_REQUIREMENT_. You are asked to filter the data below and copy every line holding "Video".

_ _ _ _

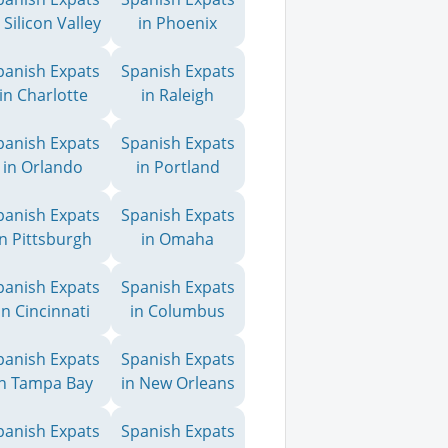
 Silicon Valley
in Phoenix
panish Expats
Spanish Expats
in Charlotte
in Raleigh
panish Expats
Spanish Expats
in Orlando
in Portland
panish Expats
Spanish Expats
in Pittsburgh
in Omaha
panish Expats
Spanish Expats
in Cincinnati
in Columbus
panish Expats
Spanish Expats
in Tampa Bay
in New Orleans
panish Expats
Spanish Expats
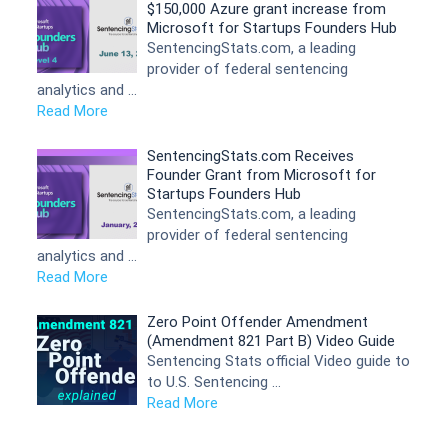
$150,000 Azure grant increase from
Microsoft for Startups Founders Hub
SentencingStats.com, a leading
provider of federal sentencing
analytics and …
Read More
SentencingStats.com Receives
Founder Grant from Microsoft for
Startups Founders Hub
SentencingStats.com, a leading
provider of federal sentencing
analytics and …
Read More
Zero Point Offender Amendment
(Amendment 821 Part B) Video Guide
Sentencing Stats official Video guide to
to U.S. Sentencing …
Read More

_ _ _ _

_ANSWER FOR THIS EXERCISE_.
(Amendment 821 Part B) Video Guide
Sentencing Stats official Video guide to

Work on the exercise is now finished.